One of the most practically useful features of functional programming
languages is pattern matching, and one of the most important
quality-of-implementation features for an implementation is the
exhaustiveness checking for pattern matches. In this post, I will give
the simplest algorithm for coverage checking that I know.
I previously gave one in my paper Focusing
on Pattern Matching. I was never completely satisfied with
that algorithm, since it was harder to understand than I liked. It
worked by giving a judgment to prove that no match would fail, rather
than directly proving that all matches covered. The negation made
thinking about extensions (such as pattern matching for dependent
types) harder than it should be, and it also made it harder to get a
match compilation algorithm.
So in this blog post, I'll give a better algorithm. It's
super-simple, and is about as naive as it should be -- there are only
six rules in total. It's not totally industrial strength, but (a) it's
certainly good enough to use in a prototype compiler, and (b) it's easy
enough to beef up.
There's also actually some cool proof theory yet to be worked out lurking
here. I'll point it out as we go along.
$$
\newcommand{\cover}[2]{{#1} \;\mathsf{covers}\;{#2}}
\newcommand{\elaborate}[3]{{#1} \;\mathsf{covers}\;{#2} \leadsto {#3}}
\newcommand{\To}{\Rightarrow}
$$
First, I'll give the syntax.
$$
\begin{array}{llcl}
\mbox{Types} &
A & ::= & 1 \bnfalt A \times B \bnfalt A + B \bnfalt A \to B \bnfalt o
\\
\mbox{Patterns} &
p & ::= & () \bnfalt (p, p) \bnfalt \inl(p) \bnfalt \inr(p) \bnfalt \_ \bnfalt x
\\
\mbox{Pattern Lists} &
ps & ::= & \cdot \bnfalt p, ps
\\
\mbox{Branch Lists} &
\Pi & ::= & \cdot \bnfalt ps \To e; \Pi
\\
\mbox{Contexts} &
\Gamma & ::= & \cdot \bnfalt u:A, \Gamma
\end{array}
$$
The types are sums and products, plus a type $o$ to indicate functions and
other non-matchable types. The patterns are just what you'd expect -- $()$ for
the unit pattenrn, $(p, p')$ for pairs, and $\inl(p)$ and $\inr(p)$ for the
left and right branches of sums. (Of course, there is no pattern for the
empty type!) We also have wildcard $\_$ and variable $x$ patterns.
Since our algorithm works inductively, we will destructure patterns into their
components, and we will need to keep track of lists of patterns.
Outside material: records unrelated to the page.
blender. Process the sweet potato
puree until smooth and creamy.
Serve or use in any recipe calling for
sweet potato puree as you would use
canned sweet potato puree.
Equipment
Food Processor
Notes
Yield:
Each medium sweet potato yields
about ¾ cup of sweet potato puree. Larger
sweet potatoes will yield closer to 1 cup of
A pattern
list (with metavariable $ps$) is just the obvious thing --- a comma-separated
list of patterns.
We also need branch lists -- a pattern match clause consists of a list of
of patterns and expressions. So we use branch lists to say what body is associated
with each pattern list (a pattern list, since we are going to destructure the
pattern given for each arm).
We will also write $\overrightarrow{ps \To e}$ to indicate branch lists. If I write
a list like $\overrightarrow{(p_1, p_2), ps \To e}$, then I mean that every element
of the branch list starts with a pair pattern, and similarly for the other
constructors.
This algorithm keeps track of the type of the value being destructured, so we
introduce a typed context $\Gamma$ to keep track of the types of the expressions
being destructured.
Without further delay, here's the coverage judgment $\cover{\Pi}{\Gamma}$. You
can read this as algorithm bottom-up, in the usual logic-programming style.
$$
\array{
\rule{ \cover{\overrightarrow{ps' \To e'}}{\Gamma} }
{ \cover{\overrightarrow{\_, ps' \To e'}}{u:A, \Gamma} }
\\[1em]
\rule{ \cover{ \overrightarrow{ps' \To e'},\;\; (\_, ps \To e), \overrightarrow{ps'' \To e''} }{u:A, \Gamma} }
{ \cover{ \overrightarrow{ps' \To e'},\;\; (x, ps \To e), \overrightarrow{ps'' \To e''} }{u:A, \Gamma} }
\\[1em]
\rule{ \cover{ \overrightarrow{ps \To e},\;\; \overrightarrow{ps' \To e'} }{\Gamma}}
{ \cover{ \overrightarrow{(), ps \To e},\;\; \overrightarrow{\_, ps' \To e'} }{u:1, \Gamma}}
\\[1em]
\rule{ \cover{ \overrightarrow{p_1, p_2, ps \To e},\;\; \overrightarrow{\_, \_, ps' \To e'} }{a:A, b:B, \Gamma}}
{ \cover{ \overrightarrow{(p_1,p_2), ps \To e},\;\; \overrightarrow{\_, ps' \To e'} }{u:A \times B, \Gamma}}
\\[1em]
\rule{ }
{ \cover{ \overrightarrow{\_, ps'' \To e''} }{u:0, \Gamma}}
\\[1em]
\rule{ \cover{ \overrightarrow{p, ps \To e},\;\; \overrightarrow{\_, ps'' \To e''}}{a : A, \Gamma} \\
\cover{ \overrightarrow{p', ps' \To e'},\;\; \overrightarrow{\_, ps'' \To e''}}{b : B, \Gamma}}
{ \cover{ \overrightarrow{\inl(p), ps \To e},\;\; \overrightarrow{\inr(p'), ps' \To e'},\;\; \overrightarrow{\_, ps'' \To e''} }
{u:A + B, \Gamma}}
}
$$
The first two rules handle wildcards and variables. The first rule
says that if the lead pattern of every pattern list in the branch set
is a wildcard, we can just drop it and keep going. The second rule
says that you can turn any lead variable pattern into a wildcard
pattern.
The third rule handles the unit pattern. It is nice and easy --- it
says that if every lead pattern is either a unit or wildcard pattern,
we can drop it and keep going.
The fourth rule handles tuples, and is almost as easy. It says that
if we have a lead pattern $(p_1, p_2), ps \To e$, we can rewrite it to
$p_1, p_2, ps \To e$. We also have to remember to double any lead
wildcard pattern $\_, ps' \To e'$ into $\_, \_, ps' \To e'$, since we
are destructuring a product into two subpatterns.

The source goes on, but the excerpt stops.